## What you have to do:
Below are the records; collect from them each line containing the string "vele".

══════════════════════════════

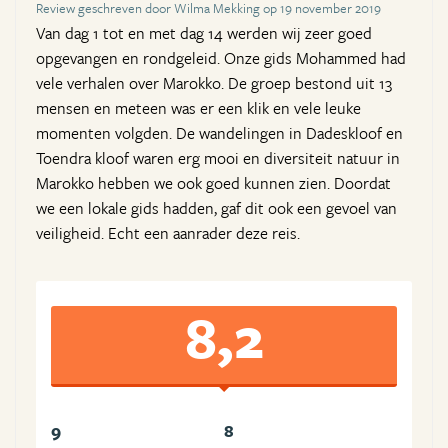
Review geschreven door Wilma Mekking op 19 november 2019
Van dag 1 tot en met dag 14 werden wij zeer goed
opgevangen en rondgeleid. Onze gids Mohammed had
vele verhalen over Marokko. De groep bestond uit 13
mensen en meteen was er een klik en vele leuke
momenten volgden. De wandelingen in Dadeskloof en
Toendra kloof waren erg mooi en diversiteit natuur in
Marokko hebben we ook goed kunnen zien. Doordat
we een lokale gids hadden, gaf dit ook een gevoel van
veiligheid. Echt een aanrader deze reis.
8,2
9
8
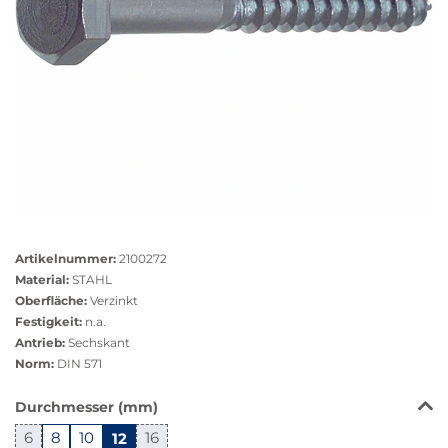
Größere
Bildversion
Artikelnummer:
2100272
anzeigen
Material:
STAHL
Oberfläche:
Verzinkt
Festigkeit:
n.a.
Antrieb:
Sechskant
Norm:
DIN 571
Das
Durchmesser (mm)
Produkt
6
8
10
12
16
ist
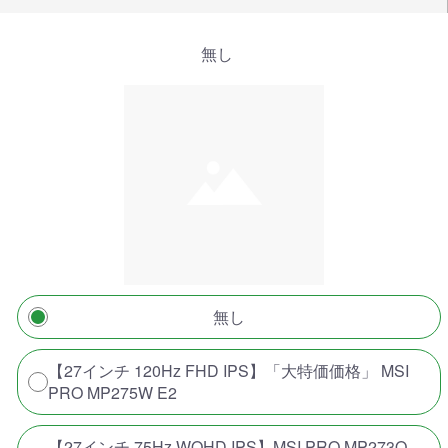
無し
無し
【27インチ 120Hz FHD IPS】「大特価価格」 MSI
PRO MP275W E2
【27インチ 75Hz WQHD IPS】MSI PRO MP273Q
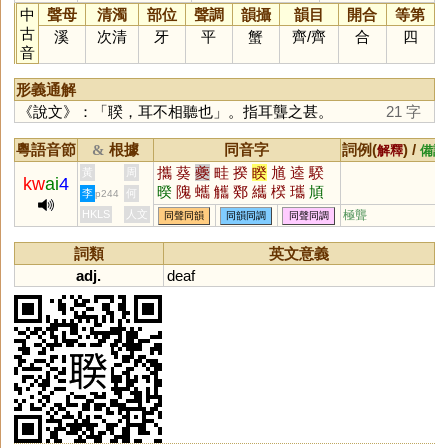
中
聲母
清濁
部位
聲調
韻攝
韻目
開合
等第
古
溪
次清
牙
平
蟹
齊
/
齊
合
四
音
形義通解
《說文》：「聧，耳不相聽也」。指耳聾之甚。
21 字
粵語音節
根據
同音字
詞例(
) /
&
解釋
備註
攜
葵
夔
畦
揆
睽
馗
逵
騤
黃
周
kw
ai
4
暌
隗
蠵
觿
鄈
纗
楑
瓗
頄
李
何
p244
奊
戣
躨
頯
驨
酅
鑴
犪
HKLS
人文
極聾
同聲同韻
同韻同調
同聲同調
詞類
英文意義
adj.
deaf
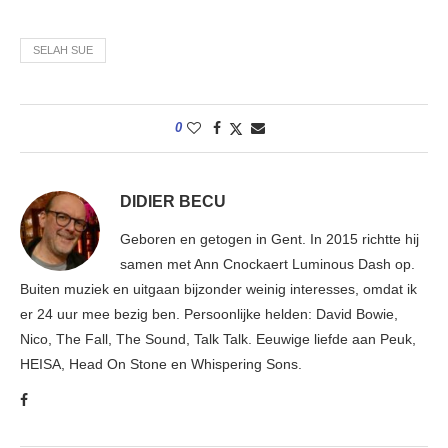
SELAH SUE
0
DIDIER BECU
Geboren en getogen in Gent. In 2015 richtte hij
samen met Ann Cnockaert Luminous Dash op.
Buiten muziek en uitgaan bijzonder weinig interesses, omdat ik
er 24 uur mee bezig ben. Persoonlijke helden: David Bowie,
Nico, The Fall, The Sound, Talk Talk. Eeuwige liefde aan Peuk,
HEISA, Head On Stone en Whispering Sons.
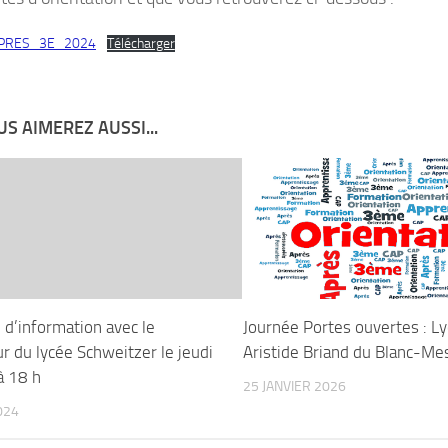
PRES_3E_2024
Télécharger
S AIMEREZ AUSSI...
 d’information avec le
Journée Portes ouvertes : L
r du lycée Schweitzer le jeudi
Aristide Briand du Blanc-Me
à 18 h
25 JANVIER 2026
024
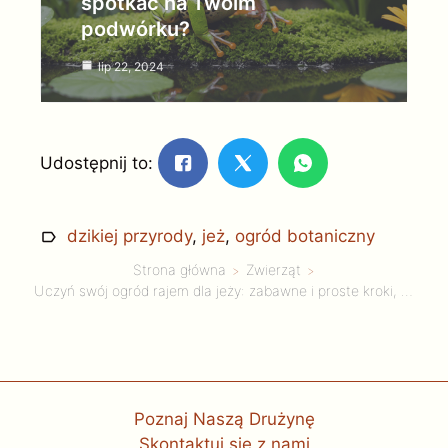
spotkać na Twoim
podwórku?
lip 22, 2024
Udostępnij to:
dzikiej przyrody
,
jeż
,
ogród botaniczny
Strona główna
Zwierząt
Uczyń swój ogród rajem dla jeży: zabawne i proste kroki, aby stworzyć przestrzeń przyjazną dzikiej przyrodzie
Poznaj Naszą Drużynę
Skontaktuj się z nami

══════════════════════════════

## Your response:
vele verhalen over Marokko. De groep bestond uit 13
mensen en meteen was er een klik en vele leuke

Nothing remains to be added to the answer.